Glen Of The Downs

Sir, - The Glen of the Downs is an unfailingly impressive landscape feature

Sir, - The Glen of the Downs is an unfailingly impressive landscape feature. It is also the site of an ancient native woodland, clearly recognisable from the earliest maps (the Down Survey of the 1650s), and with centuries-old trees, some of them still showing the marks of traditional coppice management. This wood is a rare survival, and has been justly selected as an emblem of Co Wicklow, a Special Area of Conservation and our first National Nature Reserve.

Sadly, the glen has acquired additional importance as a symbol of all the wild places that are under threat. In Ireland today, environmental degradation is pervasive and accelerating: it includes pollution of rivers and lakes, over-grazing, turf-cutting and drainage around supposedly conserved peatlands, invasion by noxious introduced species and all kinds of inappropriately-sited "developments". (Where next? A new highway through, say, the Killarney National Park? A fitting parallel would the Gap of Dunloe, still accessible only to horse-drawn and pedalled vehicles!).

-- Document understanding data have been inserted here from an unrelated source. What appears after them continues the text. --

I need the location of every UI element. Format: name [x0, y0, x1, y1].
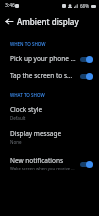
staticText: 3:46: [5, 2, 15, 9]
staticText: WHEN TO SHOW: [10, 41, 46, 47]
button[interactable]: Back: [2, 14, 16, 28]
staticText: Wake screen when you receive notificatio…: [10, 166, 76, 172]
staticText: Default: [10, 115, 26, 121]
staticText: New notifications: [10, 156, 64, 165]
staticText: Display message: [10, 129, 62, 138]
button[interactable]: Pick up your phone to show: [0, 50, 99, 67]
button[interactable]: Display message: [0, 125, 99, 149]
button[interactable]: Clock style: [0, 101, 99, 125]
staticText: Pick up your phone to show: [10, 54, 76, 63]
button[interactable]: New notifications: [0, 152, 99, 176]
staticText: None: [10, 139, 22, 145]
staticText: Clock style: [10, 105, 43, 114]
staticText: WHAT TO SHOW: [10, 92, 45, 98]
staticText: 68%: [80, 3, 89, 9]
staticText: Ambient display: [17, 16, 79, 27]
button[interactable]: Tap the screen to show: [0, 67, 99, 84]
staticText: Tap the screen to show: [10, 71, 76, 80]
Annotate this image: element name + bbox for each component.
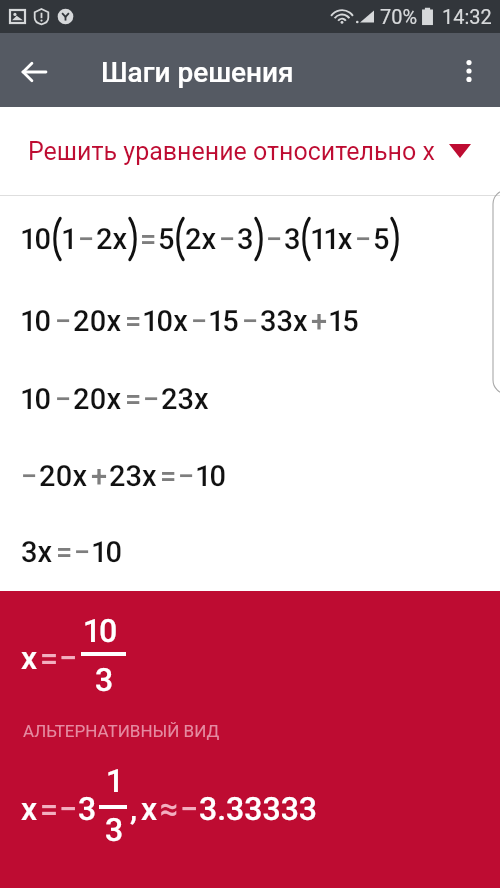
- staticText: +: [91, 459, 108, 493]
- staticText: 10: [21, 382, 52, 416]
- staticText: ,: [130, 790, 138, 828]
- staticText: −: [59, 790, 77, 828]
- staticText: 3: [105, 811, 124, 849]
- staticText: =: [40, 639, 58, 677]
- staticText: −: [242, 304, 259, 338]
- staticText: 11x: [311, 222, 353, 256]
- staticText: x: [21, 790, 38, 828]
- staticText: 1: [62, 222, 76, 256]
- staticText: 3.33333: [199, 790, 318, 828]
- staticText: −: [74, 535, 91, 569]
- staticText: −: [191, 304, 208, 338]
- staticText: ≈: [160, 790, 179, 828]
- staticText: 3x: [21, 535, 53, 569]
- staticText: 3: [237, 222, 254, 256]
- staticText: −: [178, 459, 195, 493]
- staticText: −: [55, 304, 72, 338]
- staticText: 20x: [39, 459, 88, 493]
- staticText: =: [125, 304, 142, 338]
- staticText: 10: [21, 304, 52, 338]
- staticText: 10: [84, 612, 118, 650]
- staticText: −: [266, 222, 283, 256]
- staticText: 10: [196, 459, 227, 493]
- button[interactable]: More options: [447, 49, 491, 93]
- staticText: 20x: [73, 382, 122, 416]
- staticText: −: [59, 639, 77, 677]
- staticText: 10x: [143, 304, 188, 338]
- staticText: 5: [373, 222, 390, 256]
- staticText: −: [143, 382, 160, 416]
- staticText: =: [40, 790, 58, 828]
- staticText: 14:32: [442, 5, 492, 28]
- staticText: 3: [284, 222, 301, 256]
- staticText: 20x: [73, 304, 122, 338]
- staticText: 10: [21, 222, 52, 256]
- staticText: 23x: [161, 382, 209, 416]
- button[interactable]: Back: [12, 50, 56, 94]
- staticText: 3: [95, 661, 114, 699]
- staticText: 33x: [260, 304, 308, 338]
- staticText: 2x: [96, 222, 128, 256]
- staticText: −: [355, 222, 372, 256]
- staticText: x: [141, 790, 158, 828]
- staticText: 1: [107, 762, 122, 800]
- staticText: −: [78, 222, 95, 256]
- staticText: =: [140, 222, 157, 256]
- staticText: 70%: [380, 5, 418, 28]
- staticText: −: [55, 382, 72, 416]
- staticText: 15: [329, 304, 359, 338]
- staticText: Решить уравнение относительно x: [28, 137, 435, 166]
- staticText: 5: [158, 222, 175, 256]
- staticText: −: [180, 790, 198, 828]
- staticText: АЛЬТЕРНАТИВНЫЙ ВИД: [23, 721, 220, 741]
- staticText: Шаги решения: [101, 56, 294, 89]
- staticText: 23x: [109, 459, 157, 493]
- staticText: =: [56, 535, 73, 569]
- staticText: 10: [92, 535, 123, 569]
- staticText: 3: [78, 790, 97, 828]
- staticText: −: [21, 459, 38, 493]
- staticText: =: [125, 382, 142, 416]
- staticText: =: [160, 459, 177, 493]
- staticText: −: [219, 222, 236, 256]
- staticText: 15: [209, 304, 239, 338]
- button[interactable]: Решить уравнение относительно x: [0, 107, 500, 195]
- staticText: 2x: [185, 222, 217, 256]
- staticText: x: [21, 639, 38, 677]
- staticText: +: [311, 304, 328, 338]
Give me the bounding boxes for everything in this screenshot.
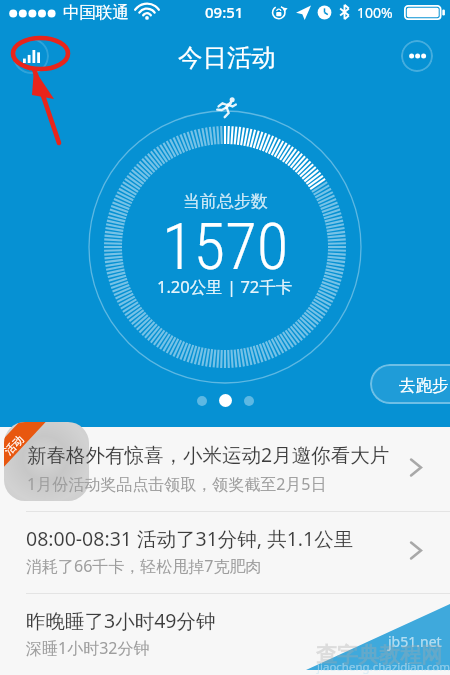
- staticText: 消耗了66千卡，轻松甩掉7克肥肉: [26, 555, 262, 577]
- staticText: jb51.net: [388, 632, 442, 651]
- button[interactable]: More options: [401, 40, 433, 72]
- button[interactable]: 去跑步: [370, 364, 450, 404]
- staticText: 今日活动: [178, 42, 276, 73]
- staticText: 100%: [357, 3, 393, 22]
- staticText: 08:00-08:31 活动了31分钟, 共1.1公里: [26, 525, 354, 552]
- button[interactable]: 08:00-08:31 活动了31分钟, 共1.1公里: [0, 512, 450, 593]
- button[interactable]: Statistics: [13, 38, 49, 74]
- staticText: 1570: [162, 209, 289, 285]
- staticText: 去跑步: [399, 375, 449, 396]
- staticText: 中国联通: [63, 2, 129, 23]
- staticText: 查字典教程网: [316, 642, 442, 668]
- button[interactable]: 昨晚睡了3小时49分钟: [0, 594, 450, 675]
- staticText: 1.20公里 | 72千卡: [157, 275, 293, 298]
- staticText: 新春格外有惊喜，小米运动2月邀你看大片: [27, 441, 390, 468]
- staticText: jiaocheng.chazidian.com: [317, 659, 450, 675]
- staticText: 当前总步数: [183, 191, 268, 212]
- staticText: 昨晚睡了3小时49分钟: [26, 607, 216, 634]
- staticText: 09:51: [205, 2, 244, 22]
- button[interactable]: 新春格外有惊喜，小米运动2月邀你看大片: [0, 427, 450, 511]
- staticText: 深睡1小时32分钟: [26, 637, 150, 659]
- staticText: 活动: [4, 432, 27, 458]
- staticText: 1月份活动奖品点击领取，领奖截至2月5日: [27, 473, 327, 495]
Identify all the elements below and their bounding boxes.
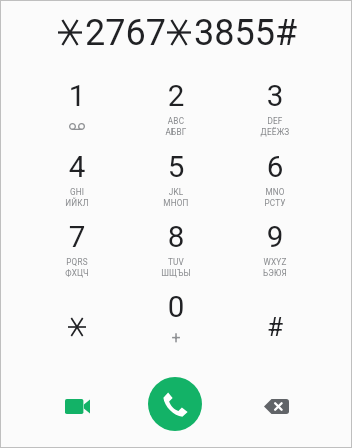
button[interactable]: 6 [226,138,324,208]
staticText: 9 [226,220,324,255]
button[interactable]: 9 [226,208,324,278]
staticText: РСТУ [226,198,324,208]
staticText: 2767 [85,12,166,54]
staticText: JKL [127,187,225,197]
staticText: МНОП [127,198,225,208]
button[interactable] [28,278,126,348]
staticText: 2 [127,79,225,114]
button[interactable]: 3 [226,67,324,137]
button[interactable]: 1 [28,67,126,137]
button[interactable]: 0 [127,278,225,348]
staticText: АБВГ [127,127,225,137]
staticText: ЬЭЮЯ [226,268,324,278]
staticText: 0 [127,290,225,325]
staticText: 1 [28,79,126,114]
button[interactable]: 4 [28,138,126,208]
button[interactable]: 7 [28,208,126,278]
staticText: MNO [226,187,324,197]
staticText: 3855# [194,12,298,54]
staticText: 4 [28,150,126,185]
staticText: ИЙКЛ [28,198,126,208]
staticText: 5 [127,150,225,185]
staticText: 6 [226,150,324,185]
button[interactable]: Backspace [240,376,312,436]
button[interactable]: 2 [127,67,225,137]
button[interactable]: # [226,278,324,348]
staticText: 3 [226,79,324,114]
staticText: WXYZ [226,257,324,267]
staticText: ABC [127,116,225,126]
staticText: 7 [28,220,126,255]
staticText: ФХЦЧ [28,268,126,278]
staticText: ДЕЁЖЗ [226,127,324,137]
button[interactable]: Video call [41,376,113,436]
staticText: GHI [28,187,126,197]
staticText: DEF [226,116,324,126]
staticText: TUV [127,257,225,267]
staticText: PQRS [28,257,126,267]
button[interactable]: 8 [127,208,225,278]
staticText: # [226,312,324,343]
button[interactable]: 5 [127,138,225,208]
button[interactable]: Call [148,377,202,431]
staticText: + [127,328,225,347]
staticText: 8 [127,220,225,255]
staticText: ШЩЪЫ [127,268,225,278]
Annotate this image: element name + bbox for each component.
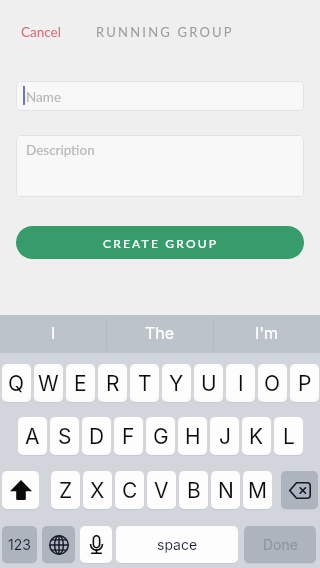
button[interactable]: Q: [2, 364, 31, 402]
staticText: V: [154, 478, 169, 503]
staticText: Description: [26, 142, 95, 158]
staticText: G: [153, 424, 169, 449]
staticText: Y: [169, 371, 184, 396]
button[interactable]: V: [147, 471, 176, 509]
staticText: D: [89, 424, 105, 449]
button[interactable]: Description: [16, 135, 304, 197]
button[interactable]: Name: [16, 81, 304, 111]
button[interactable]: R: [98, 364, 127, 402]
staticText: W: [38, 371, 59, 396]
staticText: Done: [263, 536, 298, 553]
staticText: N: [218, 478, 234, 503]
staticText: E: [74, 371, 87, 396]
button[interactable]: F: [114, 417, 143, 455]
staticText: C: [122, 478, 138, 503]
button[interactable]: W: [34, 364, 63, 402]
button[interactable]: H: [178, 417, 207, 455]
button[interactable]: The: [107, 315, 213, 353]
staticText: J: [219, 424, 231, 449]
staticText: R: [106, 371, 120, 396]
staticText: T: [138, 371, 152, 396]
button[interactable]: N: [211, 471, 240, 509]
button[interactable]: Y: [162, 364, 191, 402]
staticText: space: [157, 536, 198, 553]
staticText: 123: [8, 536, 31, 553]
staticText: F: [122, 424, 135, 449]
button[interactable]: CREATE GROUP: [16, 226, 304, 259]
button[interactable]: A: [18, 417, 47, 455]
button[interactable]: D: [82, 417, 111, 455]
staticText: K: [249, 424, 264, 449]
button[interactable]: Switch keyboard: [42, 526, 75, 563]
button[interactable]: Shift: [2, 471, 39, 509]
button[interactable]: Backspace: [281, 471, 318, 509]
staticText: I: [51, 323, 56, 342]
button[interactable]: S: [50, 417, 79, 455]
button[interactable]: B: [179, 471, 208, 509]
staticText: RUNNING GROUP: [96, 24, 234, 40]
staticText: Name: [26, 89, 62, 105]
button[interactable]: C: [115, 471, 144, 509]
staticText: B: [187, 478, 201, 503]
staticText: Cancel: [21, 24, 61, 40]
button[interactable]: L: [274, 417, 303, 455]
staticText: Z: [59, 478, 73, 503]
staticText: L: [283, 424, 295, 449]
button[interactable]: P: [290, 364, 319, 402]
staticText: P: [298, 371, 312, 396]
button[interactable]: K: [242, 417, 271, 455]
button[interactable]: space: [116, 526, 238, 563]
button[interactable]: G: [146, 417, 175, 455]
staticText: Q: [8, 371, 25, 396]
staticText: S: [58, 424, 72, 449]
button[interactable]: I'm: [214, 315, 320, 353]
staticText: X: [90, 478, 105, 503]
button[interactable]: T: [130, 364, 159, 402]
staticText: O: [264, 371, 281, 396]
button[interactable]: J: [210, 417, 239, 455]
button[interactable]: Cancel: [14, 19, 68, 45]
staticText: M: [248, 478, 267, 503]
staticText: I: [238, 371, 244, 396]
staticText: I'm: [255, 323, 279, 342]
button[interactable]: O: [258, 364, 287, 402]
button[interactable]: Z: [51, 471, 80, 509]
staticText: A: [25, 424, 40, 449]
button[interactable]: Dictate: [80, 526, 112, 563]
button[interactable]: I: [226, 364, 255, 402]
button[interactable]: Done: [244, 526, 316, 563]
button[interactable]: M: [243, 471, 272, 509]
button[interactable]: 123: [2, 526, 37, 563]
staticText: The: [145, 323, 175, 342]
button[interactable]: I: [0, 315, 106, 353]
button[interactable]: X: [83, 471, 112, 509]
button[interactable]: U: [194, 364, 223, 402]
button[interactable]: E: [66, 364, 95, 402]
staticText: CREATE GROUP: [103, 236, 219, 250]
staticText: H: [185, 424, 201, 449]
staticText: U: [201, 371, 217, 396]
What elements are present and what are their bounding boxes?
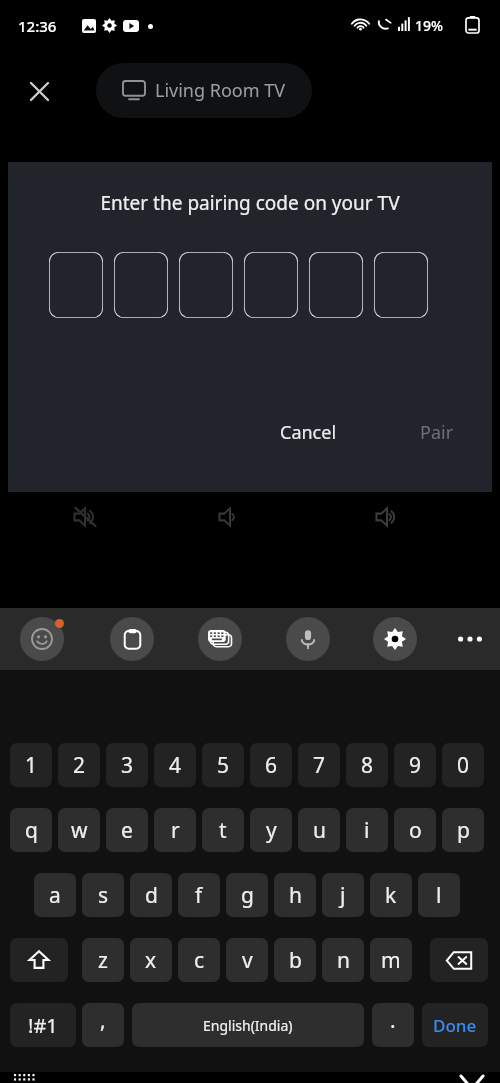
button[interactable]: d [130, 873, 172, 917]
button[interactable]: k [370, 873, 412, 917]
button[interactable]: 5 [202, 743, 244, 787]
button[interactable]: q [10, 808, 52, 852]
button[interactable] [244, 252, 298, 318]
button[interactable]: More options [448, 617, 492, 661]
button[interactable]: g [226, 873, 268, 917]
button[interactable]: , [82, 1003, 124, 1047]
button[interactable]: Keyboard layout [4, 1060, 48, 1083]
staticText: m [381, 946, 401, 975]
button[interactable]: 7 [298, 743, 340, 787]
staticText: l [436, 881, 442, 910]
staticText: 5 [217, 751, 230, 780]
button[interactable]: !#1 [10, 1003, 76, 1047]
button[interactable]: Living Room TV [96, 63, 312, 118]
button[interactable]: Close [20, 72, 58, 110]
button[interactable]: 1 [10, 743, 52, 787]
button[interactable]: Pair [406, 410, 468, 455]
staticText: n [337, 946, 350, 975]
staticText: t [219, 816, 227, 845]
button[interactable]: Emoji [20, 617, 64, 661]
button[interactable]: Shift [10, 938, 68, 982]
button[interactable]: e [106, 808, 148, 852]
staticText: . [390, 1006, 396, 1035]
button[interactable]: u [298, 808, 340, 852]
button[interactable]: English(India) [132, 1003, 364, 1047]
button[interactable]: Backspace [430, 938, 488, 982]
button[interactable]: v [226, 938, 268, 982]
button[interactable]: 0 [442, 743, 484, 787]
button[interactable] [179, 252, 233, 318]
staticText: English(India) [203, 1016, 293, 1035]
button[interactable]: o [394, 808, 436, 852]
staticText: z [98, 946, 108, 975]
button[interactable]: 6 [250, 743, 292, 787]
staticText: f [195, 881, 203, 910]
staticText: r [171, 816, 180, 845]
button[interactable]: j [322, 873, 364, 917]
staticText: h [289, 881, 302, 910]
button[interactable]: Volume down [209, 497, 251, 537]
staticText: s [98, 881, 109, 910]
staticText: g [241, 881, 254, 910]
staticText: i [364, 816, 370, 845]
staticText: 6 [265, 751, 278, 780]
button[interactable]: a [34, 873, 76, 917]
button[interactable]: r [154, 808, 196, 852]
button[interactable]: p [442, 808, 484, 852]
button[interactable]: Switch keyboard [198, 617, 242, 661]
staticText: c [194, 946, 205, 975]
button[interactable] [374, 252, 428, 318]
staticText: Enter the pairing code on your TV [8, 190, 492, 216]
staticText: j [340, 881, 346, 910]
button[interactable]: y [250, 808, 292, 852]
button[interactable]: 9 [394, 743, 436, 787]
button[interactable]: t [202, 808, 244, 852]
staticText: 1 [25, 751, 38, 780]
button[interactable]: . [372, 1003, 414, 1047]
button[interactable]: Voice input [286, 617, 330, 661]
staticText: e [121, 816, 133, 845]
staticText: 12:36 [18, 16, 57, 36]
button[interactable]: 4 [154, 743, 196, 787]
staticText: w [71, 816, 88, 845]
staticText: 9 [409, 751, 422, 780]
staticText: Pair [420, 420, 454, 445]
button[interactable]: 3 [106, 743, 148, 787]
button[interactable] [309, 252, 363, 318]
button[interactable]: 8 [346, 743, 388, 787]
staticText: a [49, 881, 61, 910]
staticText: u [313, 816, 326, 845]
button[interactable]: Cancel [266, 410, 351, 455]
button[interactable]: f [178, 873, 220, 917]
button[interactable]: h [274, 873, 316, 917]
staticText: 2 [73, 751, 86, 780]
button[interactable]: l [418, 873, 460, 917]
button[interactable]: Settings [373, 617, 417, 661]
button[interactable]: z [82, 938, 124, 982]
button[interactable]: 2 [58, 743, 100, 787]
staticText: v [242, 946, 253, 975]
button[interactable]: Mute [64, 497, 106, 537]
button[interactable]: b [274, 938, 316, 982]
button[interactable]: x [130, 938, 172, 982]
button[interactable]: Hide keyboard [450, 1060, 494, 1083]
button[interactable]: n [322, 938, 364, 982]
staticText: 8 [361, 751, 374, 780]
button[interactable] [49, 252, 103, 318]
staticText: d [145, 881, 158, 910]
staticText: 19% [415, 16, 443, 35]
staticText: k [385, 881, 397, 910]
staticText: , [100, 1006, 106, 1035]
button[interactable]: s [82, 873, 124, 917]
staticText: 3 [121, 751, 134, 780]
staticText: b [289, 946, 302, 975]
staticText: 0 [457, 751, 470, 780]
button[interactable]: Volume up [366, 497, 408, 537]
button[interactable]: Done [422, 1003, 488, 1047]
button[interactable]: i [346, 808, 388, 852]
button[interactable]: m [370, 938, 412, 982]
button[interactable]: w [58, 808, 100, 852]
button[interactable]: Clipboard [110, 617, 154, 661]
button[interactable] [114, 252, 168, 318]
button[interactable]: c [178, 938, 220, 982]
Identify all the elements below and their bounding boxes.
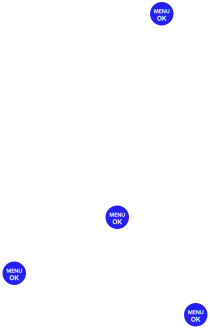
button[interactable]: Menu OK bbox=[150, 2, 174, 26]
staticText: MENU bbox=[188, 309, 204, 316]
staticText: MENU bbox=[109, 212, 125, 218]
button[interactable]: Menu OK bbox=[184, 303, 208, 326]
button[interactable]: Menu OK bbox=[106, 206, 129, 229]
staticText: OK bbox=[9, 274, 19, 282]
button[interactable]: Menu OK bbox=[2, 262, 26, 285]
staticText: MENU bbox=[6, 268, 22, 274]
staticText: OK bbox=[191, 315, 201, 323]
staticText: OK bbox=[112, 218, 122, 226]
staticText: MENU bbox=[154, 8, 170, 15]
staticText: OK bbox=[157, 14, 167, 22]
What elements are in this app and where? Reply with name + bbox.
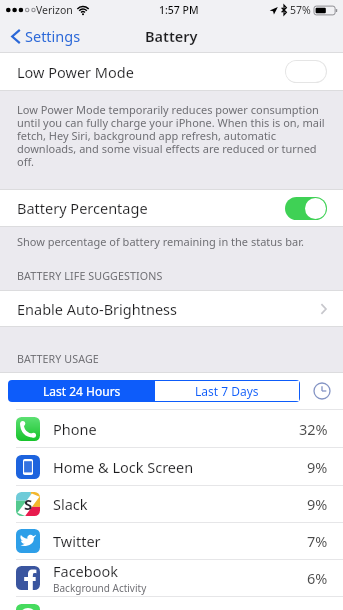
button[interactable]: Last 7 Days bbox=[155, 381, 299, 401]
staticText: Battery Percentage bbox=[17, 198, 148, 218]
staticText: S bbox=[24, 494, 33, 514]
staticText: Low Power Mode bbox=[17, 62, 134, 82]
staticText: 7% bbox=[307, 531, 328, 551]
staticText: Last 24 Hours bbox=[43, 383, 121, 399]
staticText: Facebook bbox=[53, 561, 119, 581]
staticText: Twitter bbox=[53, 531, 101, 551]
staticText: BATTERY LIFE SUGGESTIONS bbox=[17, 269, 163, 284]
staticText: Slack bbox=[53, 494, 88, 514]
staticText: Enable Auto-Brightness bbox=[17, 299, 177, 319]
button[interactable]: Off bbox=[285, 60, 327, 83]
staticText: 9% bbox=[307, 494, 328, 514]
button[interactable]: Show usage by time bbox=[310, 379, 334, 403]
button[interactable]: Twitter bbox=[0, 523, 343, 559]
button[interactable]: Facebook bbox=[0, 560, 343, 596]
staticText: Last 7 Days bbox=[195, 383, 259, 399]
staticText: 6% bbox=[307, 568, 328, 588]
staticText: 9% bbox=[307, 457, 328, 477]
staticText: 57% bbox=[290, 3, 311, 17]
button[interactable]: Phone bbox=[0, 410, 343, 447]
staticText: Home & Lock Screen bbox=[53, 457, 194, 477]
staticText: Settings bbox=[25, 26, 81, 46]
button[interactable]: On bbox=[285, 197, 327, 220]
button[interactable]: Messages bbox=[0, 597, 343, 610]
staticText: Verizon bbox=[36, 3, 73, 17]
staticText: Low Power Mode temporarily reduces power… bbox=[17, 102, 332, 170]
staticText: Background Activity bbox=[53, 581, 147, 595]
button[interactable]: Home & Lock Screen bbox=[0, 448, 343, 485]
staticText: Phone bbox=[53, 419, 97, 439]
staticText: BATTERY USAGE bbox=[17, 352, 99, 367]
button[interactable]: Last 24 Hours bbox=[8, 380, 155, 402]
staticText: Show percentage of battery remaining in … bbox=[17, 234, 304, 249]
button[interactable]: Settings bbox=[11, 20, 81, 52]
staticText: Battery bbox=[145, 26, 198, 46]
staticText: 32% bbox=[299, 419, 328, 439]
button[interactable]: S bbox=[0, 486, 343, 522]
button[interactable]: Enable Auto-Brightness bbox=[0, 291, 343, 326]
staticText: 1:57 PM bbox=[159, 3, 199, 17]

The environment is a global issue, but it calls for involvement and action at a local level. In keeping the Glen of the Downs situation in the public eye over the past three years, the "Glen Guardians" have mounted a brave challenge to our priorities in this country. We ignore their message at our peril. - Yours, etc.,

Daniel L. Kelly, Woodland Ecologist and Senior Lecturer in Botany, Whitebeam Road, Clonskeagh, Dublin 14.